# WHAT IS BEING ASKED
Since only the text is wanted, print every entry below exactly and omit the images.

# PROVIDED RECORDS
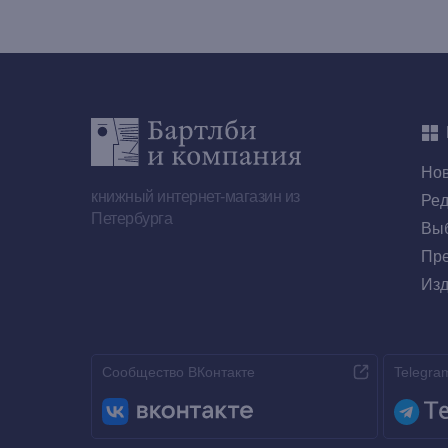
Но
книжный интернет-магазин из
Ред
Петербурга
Выб
Пре
Изд
Сообщество ВКонтакте
Telegra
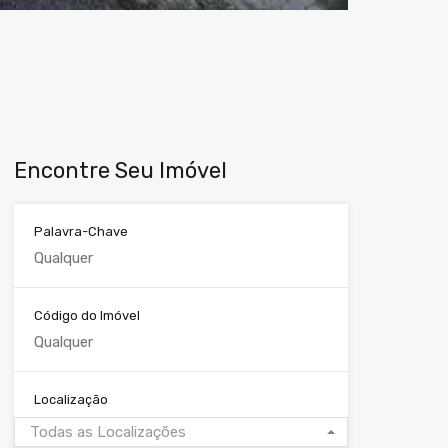
Encontre Seu Imóvel
Palavra-Chave
Código do Imóvel
Localização
Todas as Localizações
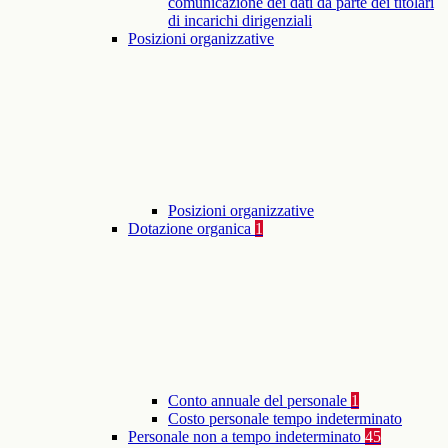
comunicazione dei dati da parte dei titolari
di incarichi dirigenziali
Posizioni organizzative
Posizioni organizzative
Dotazione organica
1
Conto annuale del personale
1
Costo personale tempo indeterminato
Personale non a tempo indeterminato
45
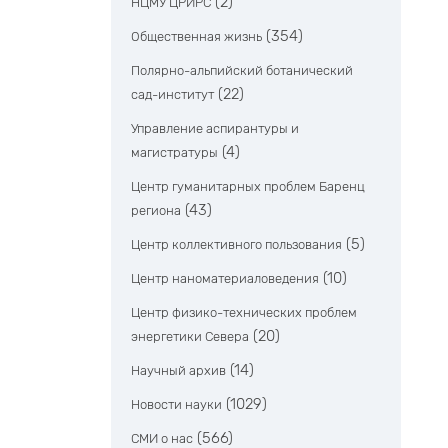
(2)
НЦМУ ЦРИРС
(354)
Общественная жизнь
Полярно-альпийский ботанический
(22)
сад-институт
Управление аспирантуры и
(4)
магистратуры
Центр гуманитарных проблем Баренц
(43)
региона
(5)
Центр коллективного пользования
(10)
Центр наноматериаловедения
Центр физико-технических проблем
(20)
энергетики Севера
(14)
Научный архив
(1029)
Новости науки
(566)
СМИ о нас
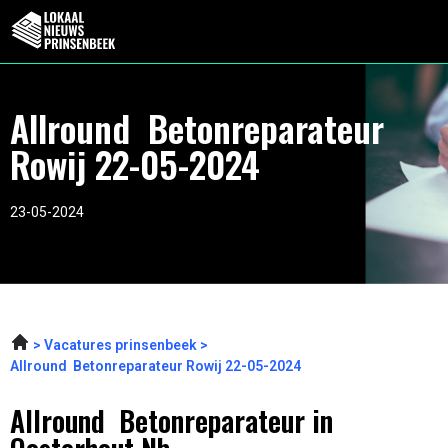
Allround Betonreparateur
Rowij 22-05-2024
23-05-2024
Vacatures prinsenbeek
Allround Betonreparateur Rowij 22-05-2024
Allround Betonreparateur in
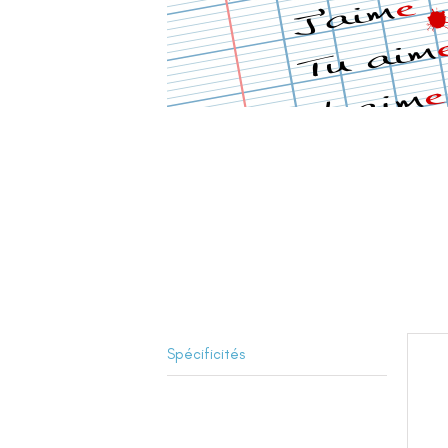
Spécificités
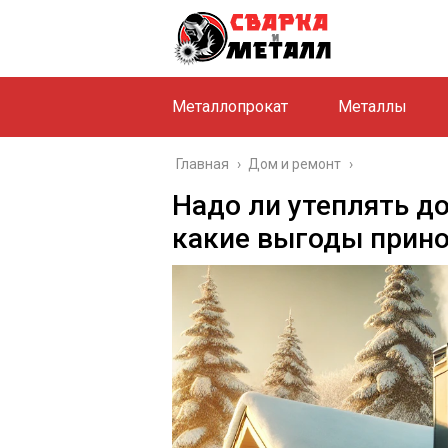
Металлопрокат
Металлы
Главная
›
Дом и ремонт
›
Надо ли утеплять до
какие выгоды прино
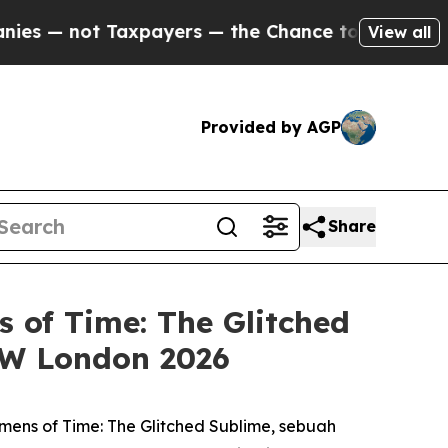
 — not Taxpayers — the Chance to Cash in on Pub
View all
Provided by AGP
Share
of Time: The Glitched
SW London 2026
mens of Time: The Glitched Sublime
, sebuah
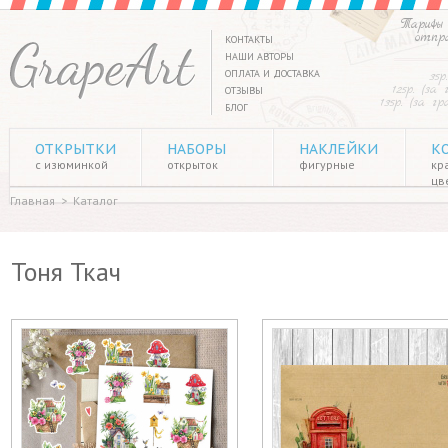
Тарифы 
отпр
КОНТАКТЫ
НАШИ АВТОРЫ
ОПЛАТА И ДОСТАВКА
35р
125р. (за
ОТЗЫВЫ
135р. (за г
БЛОГ
ОТКРЫТКИ
НАБОРЫ
НАКЛЕЙКИ
К
с изюминкой
открыток
фигурные
кр
цв
Главная
>
Каталог
Тоня Ткач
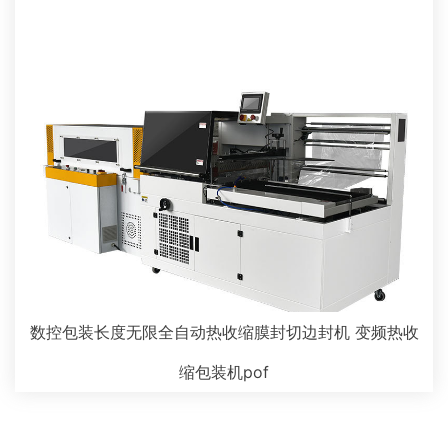
数控包装长度无限全自动热收缩膜封切边封机 变频热收
缩包装机pof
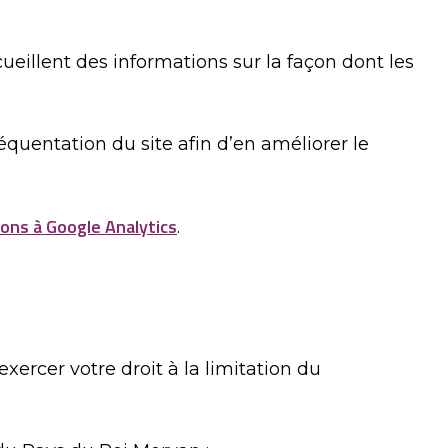
ueillent des informations sur la façon dont les
quentation du site afin d’en améliorer le
ions à Google Analytics
.
ercer votre droit à la limitation du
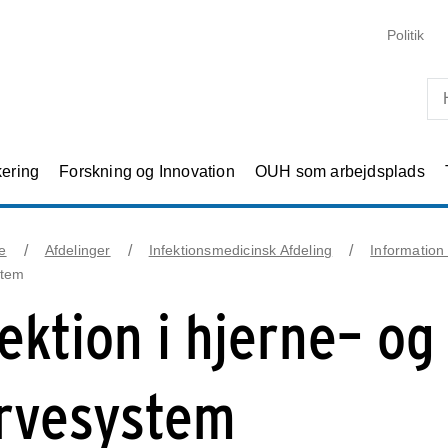
Skip til primært indhold
Politik
kering
Forskning og Innovation
OUH som arbejdsplads
e
Afdelinger
Infektionsmedicinsk Afdeling
Information
stem
fektion i hjerne– og
rvesystem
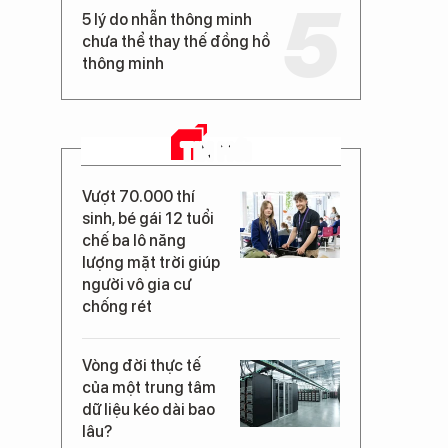
5 lý do nhẫn thông minh
chưa thể thay thế đồng hồ
thông minh
TIN MỚI
Vượt 70.000 thí
sinh, bé gái 12 tuổi
chế ba lô năng
lượng mặt trời giúp
người vô gia cư
chống rét
Vòng đời thực tế
của một trung tâm
dữ liệu kéo dài bao
lâu?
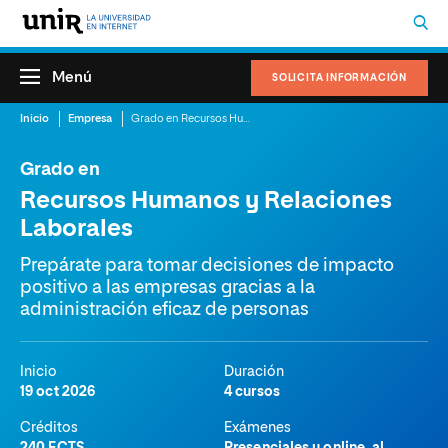
Menú
SOLICITA INFORMACIÓN
Inicio
Empresa
Grado en Recursos Humanos y Relaciones Laborales
Grado en
Recursos Humanos y Relaciones
Laborales
Prepárate para tomar decisiones de impacto
positivo a las empresas gracias a la
administración eficaz de personas
Inicio
Duración
19 oct 2026
4 cursos
Créditos
Exámenes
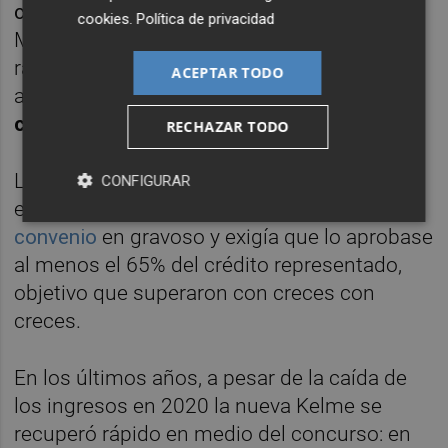
contando este medio, e
l juzgado de lo
cookies
.
Política de privacidad
Mercantil de Elche plasmaba el fallo para
ratificar la aprobación del convenio de
ACEPTAR TODO
acreedores, con un
respaldo del 75% del
crédito
.
RECHAZAR TODO
La quita aceptada era muy elevada, por
CONFIGURAR
encima del 50%, lo que convertía
al
convenio
en gravoso y exigía que lo aprobase
al menos el 65% del crédito representado,
objetivo que superaron con creces con
creces.
En los últimos años, a pesar de la caída de
los ingresos en 2020 la nueva Kelme se
recuperó rápido en medio del concurso: en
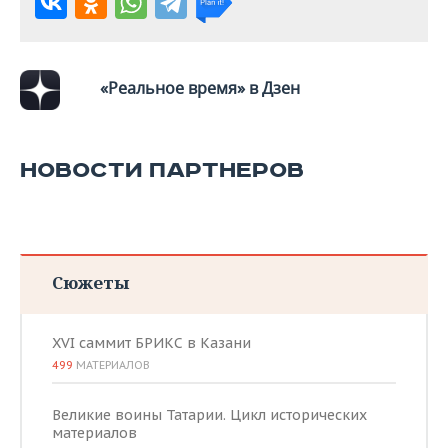
ВОДНЫЕ ВИДЫ СПОРТА
ОБРАЗОВАНИЕ
ХОККЕЙ С МЯЧОМ
ПРОИСШЕСТВИЯ
«Реальное время» в Дзен
НОВОСТИ ПАРТНЕРОВ
Сюжеты
XVI саммит БРИКС в Казани
499
МАТЕРИАЛОВ
Великие воины Татарии. Цикл исторических
материалов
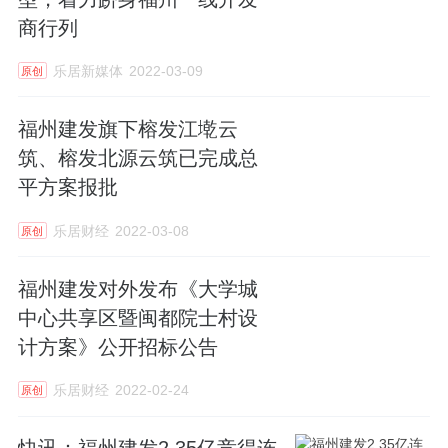
商行列
乐居新媒体
2022-03-09
原创
福州建发旗下榕发江墘云
筑、榕发北源云筑已完成总
平方案报批
乐居财经
2022-03-08
原创
福州建发对外发布《大学城
中心共享区暨闽都院士村设
计方案》公开招标公告
乐居财经
2022-02-24
原创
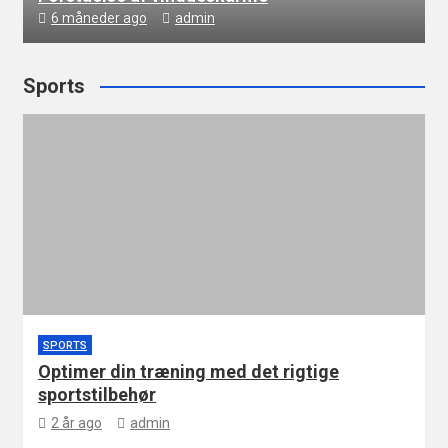
6 måneder ago
admin
Sports
SPORTS
Optimer din træning med det rigtige
sportstilbehør
2 år ago
admin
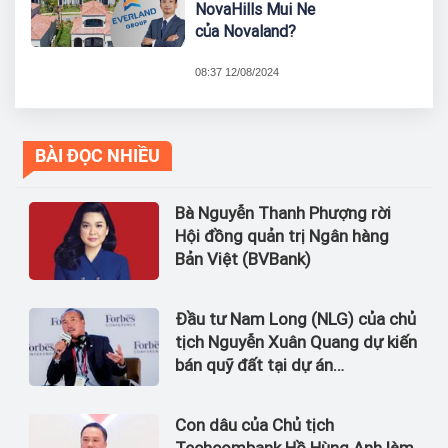
NovaHills Mui Ne
của Novaland?
08:37 12/08/2024
BÀI ĐỌC NHIỀU
Bà Nguyễn Thanh Phượng rời
Hội đồng quản trị Ngân hàng
Bản Việt (BVBank)
Đầu tư Nam Long (NLG) của chủ
tịch Nguyễn Xuân Quang dự kiến
bán quỹ đất tại dự án
Waterpoint, Izumi City
Con dâu của Chủ tịch
Techcombank Hồ Hùng Anh làm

# THE COMPLETED TASK
Но
книжный интернет-магазин из
Ред
Петербурга
Выб
Пре
Изд
Сообщество ВКонтакте
Telegra
Encontre Seu Imóvel
Palavra-Chave
Código do Imóvel
Localização
Todas as Localizações
comunicazione dei dati da parte dei titolari
di incarichi dirigenziali
Posizioni organizzative
Posizioni organizzative
Dotazione organica
1
Conto annuale del personale
1
Costo personale tempo indeterminato
Personale non a tempo indeterminato
45
(2)
НЦМУ ЦРИРС
(354)
Общественная жизнь
Полярно-альпийский ботанический
(22)
сад-институт
Управление аспирантуры и
(4)
магистратуры
Центр гуманитарных проблем Баренц
(43)
региона
(5)
Центр коллективного пользования
(10)
Центр наноматериаловедения
Центр физико-технических проблем
(20)
энергетики Севера
(14)
Научный архив
(1029)
Новости науки
(566)
СМИ о нас
Allround Betonreparateur
Rowij 22-05-2024
23-05-2024
Vacatures prinsenbeek
Allround Betonreparateur Rowij 22-05-2024
Allround Betonreparateur in
Spécificités
Металлопрокат
Металлы
Главная
›
Дом и ремонт
›
Надо ли утеплять до
какие выгоды прино
 — not Taxpayers — the Chance to Cash in on Pub
View all
Provided by AGP
Share
of Time: The Glitched
SW London 2026
mens of Time: The Glitched Sublime
, sebuah
Тарифы 
отпр
КОНТАКТЫ
НАШИ АВТОРЫ
ОПЛАТА И ДОСТАВКА
35р
125р. (за
ОТЗЫВЫ
135р. (за г
БЛОГ
ОТКРЫТКИ
НАБОРЫ
НАКЛЕЙКИ
К
с изюминкой
открыток
фигурные
кр
цв
Главная
>
Каталог
Тоня Ткач
数控包装长度无限全自动热收缩膜封切边封机 变频热收
缩包装机pof
ueillent des informations sur la façon dont les
quentation du site afin d’en améliorer le
ions à Google Analytics
.
ercer votre droit à la limitation du
Skip til primært indhold
Politik
kering
Forskning og Innovation
OUH som arbejdsplads
e
Afdelinger
Infektionsmedicinsk Afdeling
Information
stem
fektion i hjerne– og
rvesystem
5 lý do nhẫn thông minh
chưa thể thay thế đồng hồ
thông minh
TIN MỚI
Vượt 70.000 thí
sinh, bé gái 12 tuổi
chế ba lô năng
lượng mặt trời giúp
người vô gia cư
chống rét
Vòng đời thực tế
của một trung tâm
dữ liệu kéo dài bao
lâu?
Menú
SOLICITA INFORMACIÓN
Inicio
Empresa
Grado en Recursos Humanos y Relaciones Laborales
Grado en
Recursos Humanos y Relaciones
Laborales
Prepárate para tomar decisiones de impacto
positivo a las empresas gracias a la
administración eficaz de personas
Inicio
Duración
19 oct 2026
4 cursos
Créditos
Exámenes
contando este medio, e
l juzgado de lo
cookies
.
Política de privacidad
Mercantil de Elche plasmaba el fallo para
ratificar la aprobación del convenio de
ACEPTAR TODO
acreedores, con un
respaldo del 75% del
crédito
.
RECHAZAR TODO
La quita aceptada era muy elevada, por
CONFIGURAR
encima del 50%, lo que convertía
al
convenio
en gravoso y exigía que lo aprobase
al menos el 65% del crédito representado,
objetivo que superaron con creces con
creces.
En los últimos años, a pesar de la caída de
los ingresos en 2020 la nueva Kelme se
recuperó rápido en medio del concurso: en
ВОДНЫЕ ВИДЫ СПОРТА
ОБРАЗОВАНИЕ
ХОККЕЙ С МЯЧОМ
ПРОИСШЕСТВИЯ
«Реальное время» в Дзен
НОВОСТИ ПАРТНЕРОВ
Сюжеты
XVI саммит БРИКС в Казани
499
МАТЕРИАЛОВ
Великие воины Татарии. Цикл исторических
материалов
商行列
乐居新媒体
2022-03-09
原创
福州建发旗下榕发江墘云
筑、榕发北源云筑已完成总
平方案报批
乐居财经
2022-03-08
原创
福州建发对外发布《大学城
中心共享区暨闽都院士村设
计方案》公开招标公告
乐居财经
2022-02-24
原创
6 måneder ago
admin
Sports
SPORTS
Optimer din træning med det rigtige
sportstilbehør
2 år ago
admin
NovaHills Mui Ne
của Novaland?
08:37 12/08/2024
BÀI ĐỌC NHIỀU
Bà Nguyễn Thanh Phượng rời
Hội đồng quản trị Ngân hàng
Bản Việt (BVBank)
Đầu tư Nam Long (NLG) của chủ
tịch Nguyễn Xuân Quang dự kiến
bán quỹ đất tại dự án
Waterpoint, Izumi City
Con dâu của Chủ tịch
Techcombank Hồ Hùng Anh làm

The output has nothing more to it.